Like a mountain, she said, which was an odd thing to say at first because she certainly was no mountain, but then I remembered the long drive we took the summer between our junior and senior years of college, so many miles together in an old woody wagon, headed west through Canada to Banff, Mount Temple rising over a crystalline Lake Louise, the jagged snow-capped whole of the mountain, and as we neared it, talking bravely of hiking it, imagining seeing it up close, exploring it from the bottom to the top, though neither of us had hiking boots or water bottles or any of the other things a serious hiker would have thought to bring along so when we arrived at the Chateau at the edge of the lake we spent the day wandering the perimeter of the oddly teal water and gazing at it from various vantage points, noticing the way the mountain was twinned beneath itself in reflection, and both knowing, I suppose, that the view was better from a distance where you could actually see that—yes—it was a mountain and if we had tried to climb it, we would never, in the green and rocky folds of it, have recognized it as the same mountain we viewed from a distance.
What should I do with you?
The way I see it, you have two choices: you can leave me here or you can take me with you.
I was careful when I slid her into my shirt pocket, let my fingers fall to the cloth and felt gingerly for the tiny pea-size bit of her, felt the small warmth of her on my breast.
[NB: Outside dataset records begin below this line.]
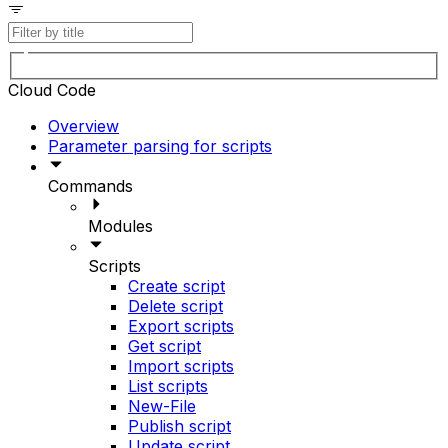
Cloud Code
Overview
Parameter parsing for scripts
Commands
Modules
Scripts
Create script
Delete script
Export scripts
Get script
Import scripts
List scripts
New-File
Publish script
Update script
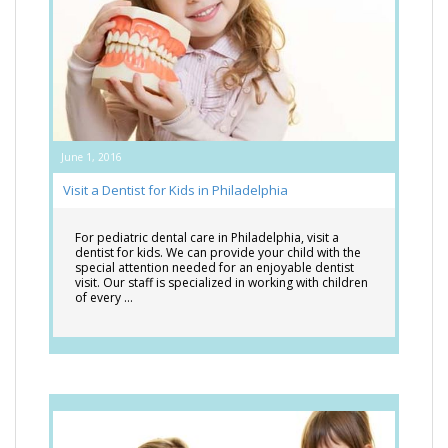
June 1, 2016
Visit a Dentist for Kids in Philadelphia
For pediatric dental care in Philadelphia, visit a
dentist for kids. We can provide your child with the
special attention needed for an enjoyable dentist
visit. Our staff is specialized in working with children
of every …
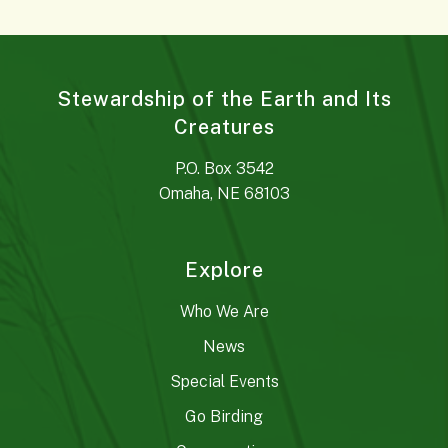
Stewardship of the Earth and Its
Creatures
P.O. Box 3542
Omaha, NE 68103
Explore
Who We Are
News
Special Events
Go Birding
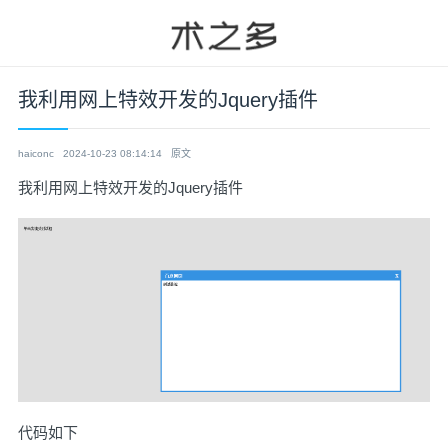
我利用网上特效开发的Jquery插件
haiconc
2024-10-23 08:14:14
原文
我利用网上特效开发的Jquery插件
代码如下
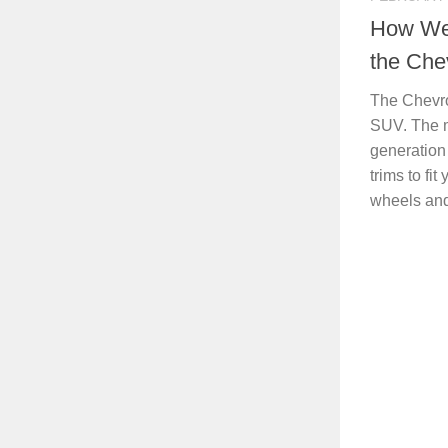
How Wel
the Che
The Chevro
SUV. The m
generation
trims to fit
wheels and 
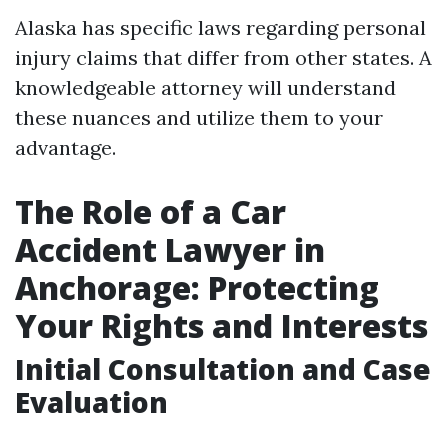
Alaska has specific laws regarding personal
injury claims that differ from other states. A
knowledgeable attorney will understand
these nuances and utilize them to your
advantage.
The Role of a Car
Accident Lawyer in
Anchorage: Protecting
Your Rights and Interests
Initial Consultation and Case
Evaluation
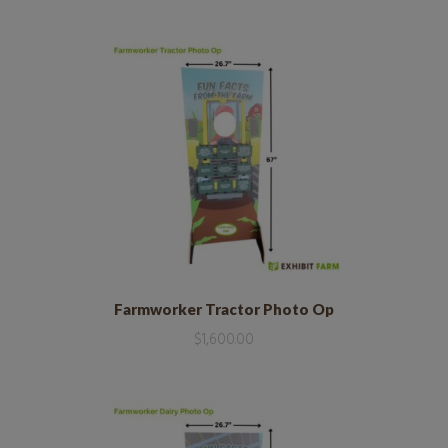
Farmworker Tractor Photo Op
$
1,600.00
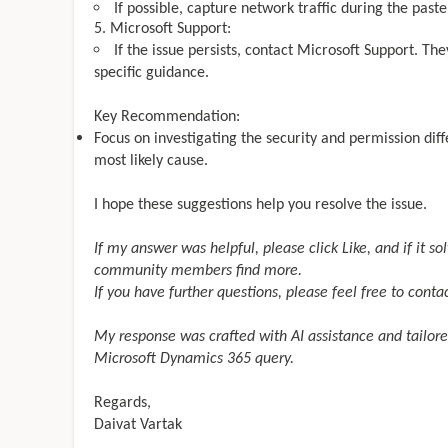
If possible, capture network traffic during the past
Microsoft Support:
If the issue persists, contact Microsoft Support. Th
specific guidance.
Key Recommendation:
Focus on investigating the security and permission dif
most likely cause.
I hope these suggestions help you resolve the issue.
If my answer was helpful, please click
Like, and if it s
community members find more.
If you have further questions, please feel free to conta
My response was crafted with AI assistance and tailore
Microsoft Dynamics 365 query.
Regards,
Daivat Vartak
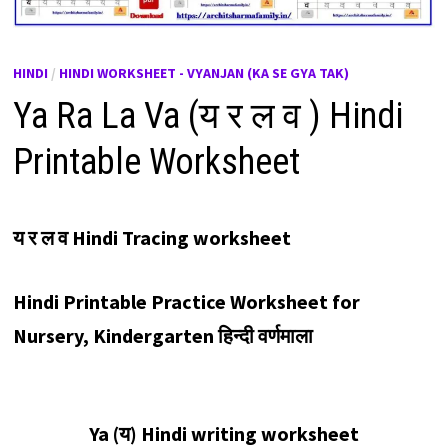
HINDI
/
HINDI WORKSHEET - VYANJAN (KA SE GYA TAK)
Ya Ra La Va (य र ल व ) Hindi
Printable Worksheet
य र ल व Hindi Tracing worksheet
Hindi Printable Practice Worksheet for
Nursery, Kindergarten
हिन्दी वर्णमाला
Ya (
य
) Hindi writing worksheet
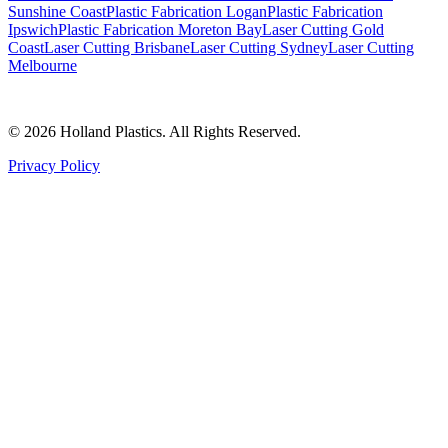
Sunshine Coast
Plastic Fabrication Logan
Plastic Fabrication
Ipswich
Plastic Fabrication Moreton Bay
Laser Cutting Gold
Coast
Laser Cutting Brisbane
Laser Cutting Sydney
Laser Cutting
Melbourne
©
2026
Holland Plastics. All Rights Reserved.
Privacy Policy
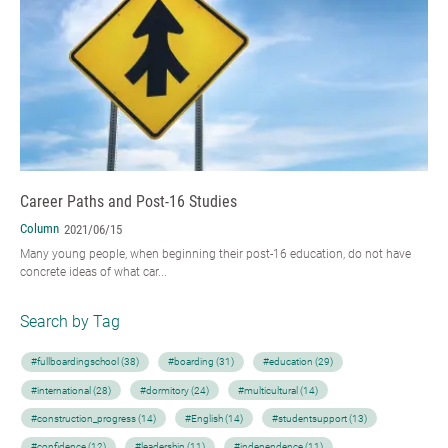
Career Paths and Post-16 Studies
Column
2021/06/15
Many young people, when beginning their post-16 education, do not have
concrete ideas of what car...
Search by Tag
#fullboardingschool (38)
#boarding (31)
#education (29)
#international (28)
#dormitory (24)
#multicultural (14)
#construction_progress (14)
#English (14)
#studentsupport (13)
#confidence (12)
#leadership (11)
#independence (11)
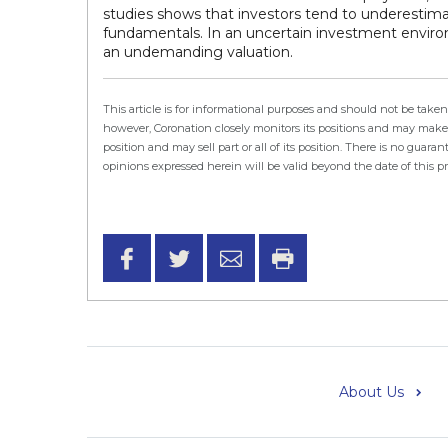
studies shows that investors tend to underes
fundamentals. In an uncertain investment environ
an undemanding valuation.
This article is for informational purposes and should not be ta
however, Coronation closely monitors its positions and may make 
position and may sell part or all of its position. There is no gu
opinions expressed herein will be valid beyond the date of this p
About Us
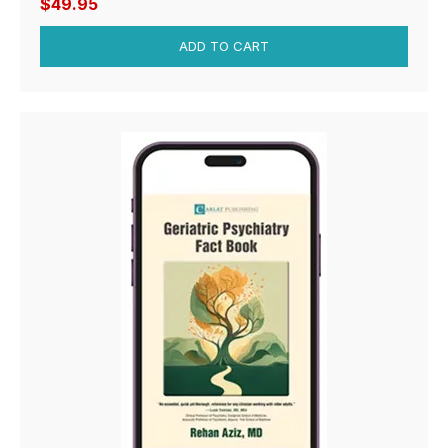
$49.95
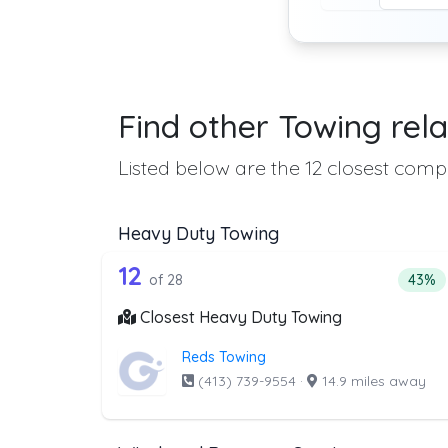
Find other Towing rela
Listed below are the 12 closest compa
Heavy Duty Towing
28 out of 12 companies from 
Companies from the list above that offer H
12
Perce
of 28
43%
Closest Heavy Duty Towing
Reds Towing
(413) 739-9554
·
14.9 miles away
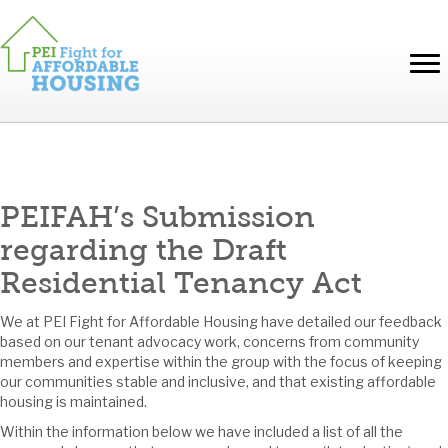
PEIFAH’s Submission
regarding the Draft
Residential Tenancy Act
We at PEI Fight for Affordable Housing have detailed our feedback
based on our tenant advocacy work, concerns from community
members and expertise within the group with the focus of keeping
our communities stable and inclusive, and that existing affordable
housing is maintained.
Within the information below we have included a list of all the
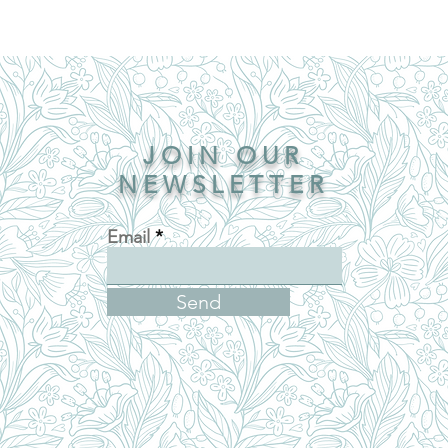
JOIN OUR
NEWSLETTER
Email
Send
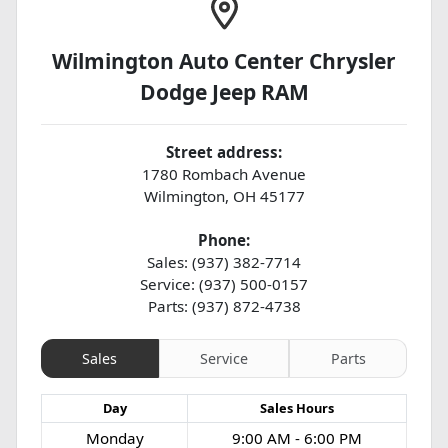
Wilmington Auto Center Chrysler
Dodge Jeep RAM
Street address:
1780 Rombach Avenue
Wilmington
,
OH
45177
Phone:
Sales: (937) 382-7714
Service: (937) 500-0157
Parts: (937) 872-4738
Sales
Service
Parts
Day
Sales
Hours
Monday
9:00 AM - 6:00 PM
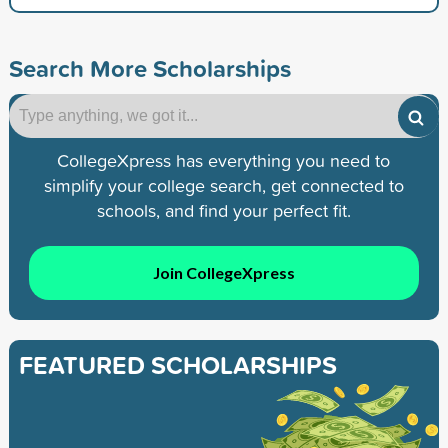
Search More Scholarships
CollegeXpress has everything you need to
simplify your college search, get connected to
schools, and find your perfect fit.
Join CollegeXpress
FEATURED SCHOLARSHIPS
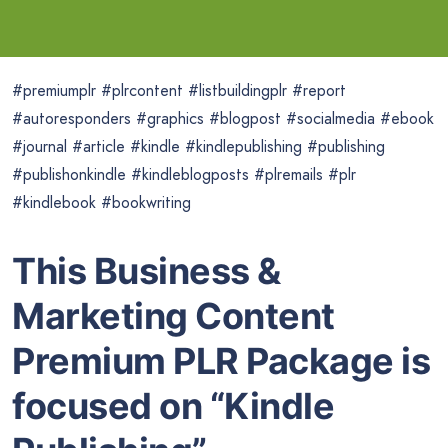
#premiumplr #plrcontent #listbuildingplr #report
#autoresponders #graphics #blogpost #socialmedia #ebook
#journal #article #kindle #kindlepublishing #publishing
#publishonkindle #kindleblogposts #plremails #plr
#kindlebook #bookwriting
This Business &
Marketing Content
Premium PLR Package is
focused on “Kindle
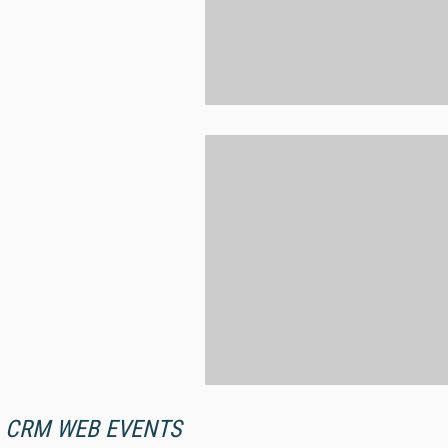
CRM WEB EVENTS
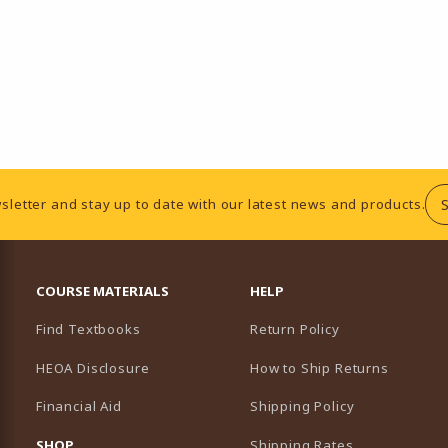
sletter and stay up to date with our latest news and products.
RESOURCES AND QUICK LINKS
COURSE MATERIALS
HELP
Find Textbooks
Return Policy
HEOA Disclosure
How to Ship Returns
Financial Aid
Shipping Policy
B)
NEW TAB)
SHOP
Shipping Rates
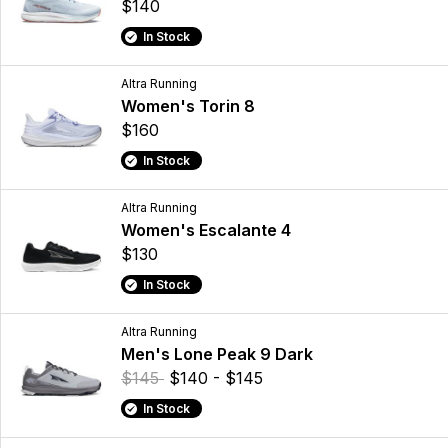
$140
In Stock
Altra Running
Women's Torin 8
$160
In Stock
Altra Running
Women's Escalante 4
$130
In Stock
Altra Running
Men's Lone Peak 9 Dark
$145
$140 - $145
In Stock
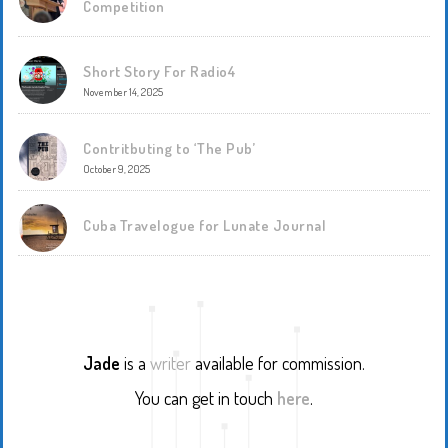
Competition
Short Story For Radio4
November 14, 2025
Contritbuting to ‘The Pub’
October 9, 2025
Cuba Travelogue for Lunate Journal
Jade
is a
writer
available for commission.
You can get in touch
here
.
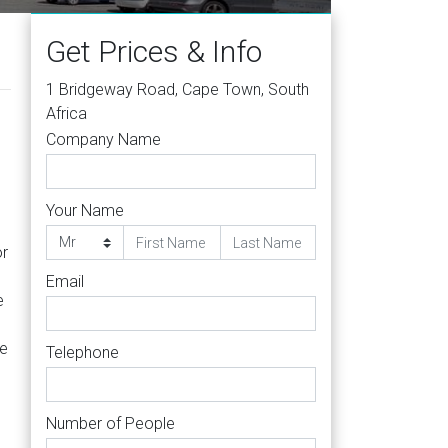
Get Prices & Info
1 Bridgeway Road, Cape Town, South
Africa
Company Name
Your Name
or
Email
e
le
Telephone
Number of People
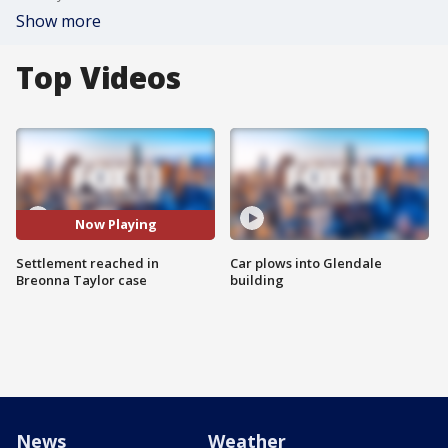
Show more
Top Videos
Now Playing
Settlement reached in
Car plows into Glendale
Breonna Taylor case
building
News
Weather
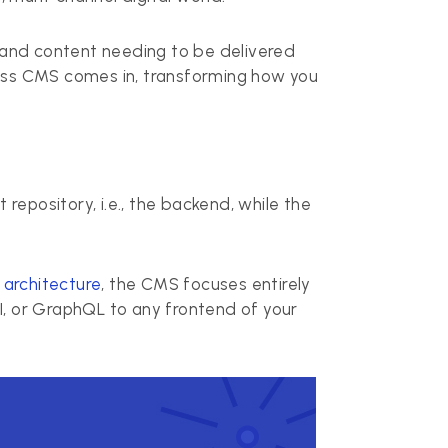
 and content needing to be delivered
less CMS comes in, transforming how you
repository, i.e., the backend, while the
architecture
, the CMS focuses entirely
I, or GraphQL to any frontend of your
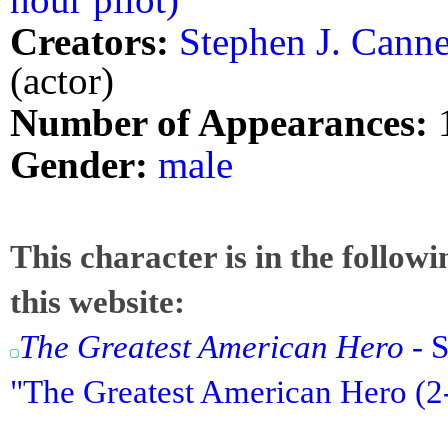
Creators:
Stephen J. Canne
(actor)
Number of Appearances:
Gender:
male
This character is in the follow
this website:
The Greatest American Hero
- S
"The Greatest American Hero (2-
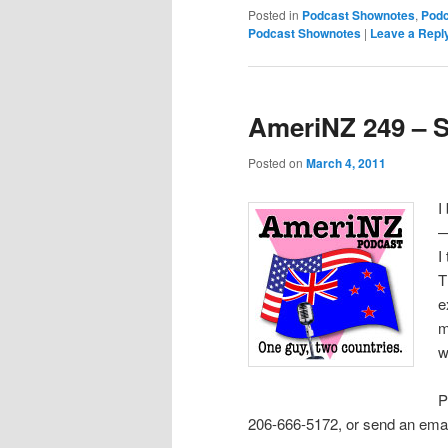
Posted in
Podcast Shownotes
,
Podc
Podcast Shownotes
|
Leave a Repl
AmeriNZ 249 – S
Posted on
March 4, 2011
I
—
I
T
e
m
w
P
206-666-5172, or send an emai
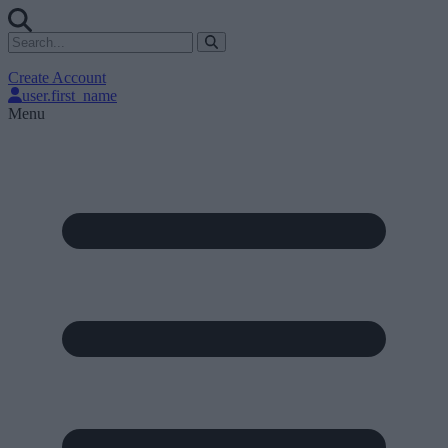
Create Account
user.first_name
Menu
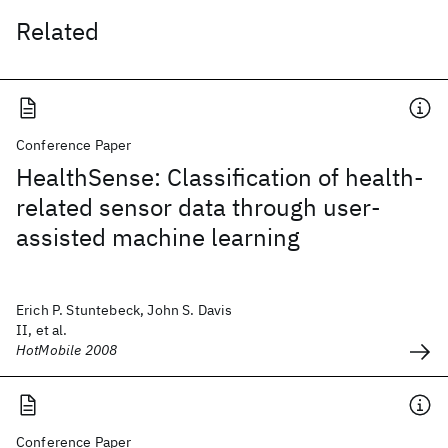
Related
Conference Paper
HealthSense: Classification of health-
related sensor data through user-
assisted machine learning
Erich P. Stuntebeck, John S. Davis
II, et al.
HotMobile 2008
Conference Paper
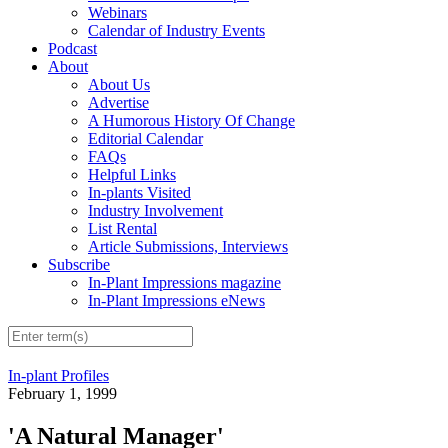
Webinars
Calendar of Industry Events
Podcast
About
About Us
Advertise
A Humorous History Of Change
Editorial Calendar
FAQs
Helpful Links
In-plants Visited
Industry Involvement
List Rental
Article Submissions, Interviews
Subscribe
In-Plant Impressions magazine
In-Plant Impressions eNews
In-plant Profiles
February 1, 1999
'A Natural Manager'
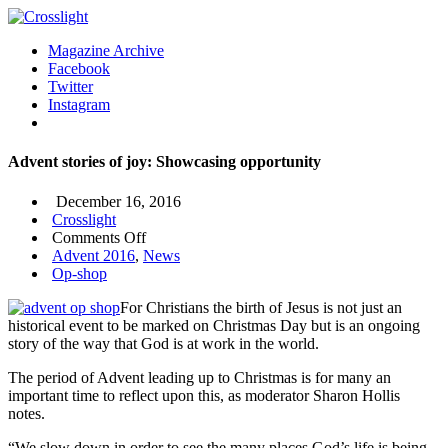
Magazine Archive
Facebook
Twitter
Instagram
Advent stories of joy: Showcasing opportunity
December 16, 2016
Crosslight
on
Comments Off
Advent
Advent 2016
,
News
stories
Op-shop
of
For Christians the birth of Jesus is not just an
joy:
historical event to be marked on Christmas Day but is an ongoing
Showcasing
story of the way that God is at work in the world.
opportunity
The period of Advent leading up to Christmas is for many an
important time to reflect upon this, as moderator Sharon Hollis
notes.
“We slow down in order to see the many places God’s life is being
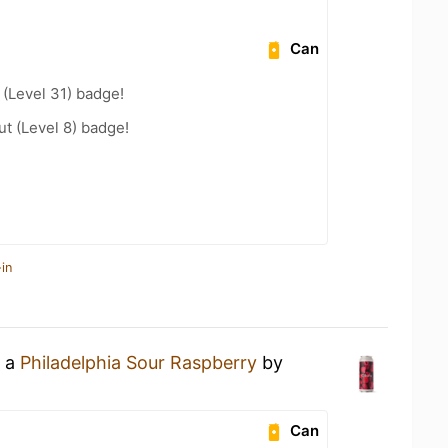
Can
(Level 31) badge!
ut (Level 8) badge!
in
g a
Philadelphia Sour Raspberry
by
Can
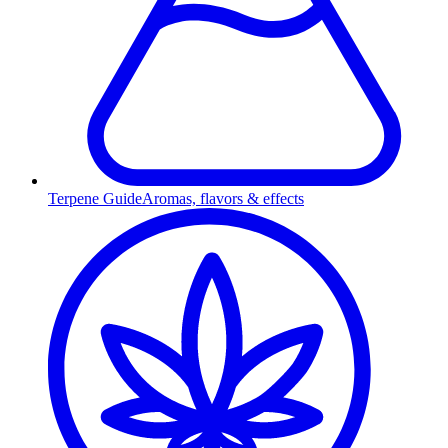
Terpene Guide
Aromas, flavors & effects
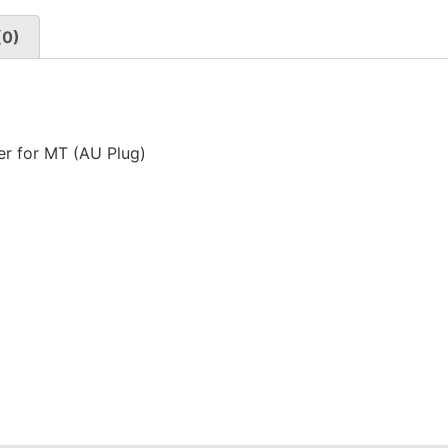
(0)
r for MT (AU Plug)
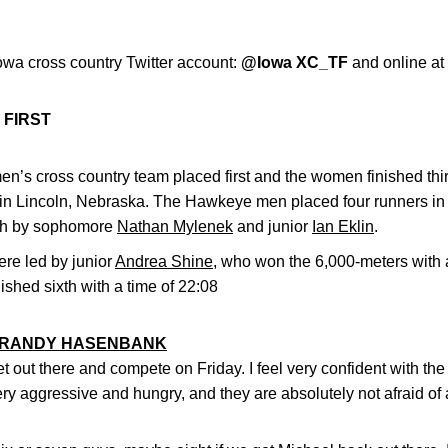
owa cross country Twitter account:
@Iowa XC_TF
and online at
 FIRST
en’s cross country team placed first and the women finished th
in Lincoln, Nebraska. The Hawkeye men placed four runners in t
nish by sophomore
Nathan Mylenek
and junior
Ian Eklin
.
e led by junior
Andrea Shine
, who won the 6,000-meters with 
nished sixth with a time of 22:08
RANDY HASENBANK
t out there and compete on Friday. I feel very confident with 
ry aggressive and hungry, and they are absolutely not afraid of a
Where should we go? she asked as we drove out along the silky edges of the reservoir, headed to where the road unfurled across a dark valley night-dotted with deer and geese, past the Boyle farm where we used to go to field parties and make out with dangerously drunk boys we were too stupid to be afraid of, past the country club with its evergreen lawns and a bartender she had surrendered her virginity to, over the bridge from which we once plunged into the black water back when gravity was our friend and the reputed dangerous currents were only a boogey man’s warning tale, through the town with its new Cheesecake Factory right smack next to PF Chang’s (because for some reason you never saw one without the other, I explained to her now), and the town’s new roundabout that used to be a four-way stop and which no one has managed to get the hang of over the last ten years, down the still too narrow main road and past the lonely library where our parents once believed we spent our Saturday afternoons, and onto I-83 which is still as pot-holed as it’s ever been (and she said some things never change and asked again, piping up from under my chin, where are we going?), and exited at the very end downtown where it comes to an abrupt halt and where—if it were daytime, I explained to her—there would be squeegee kids dipping like dragonflies, and then on, through the lights that flashed like a disco party and down, down, down into the heart of where I now live, a place she’d never been.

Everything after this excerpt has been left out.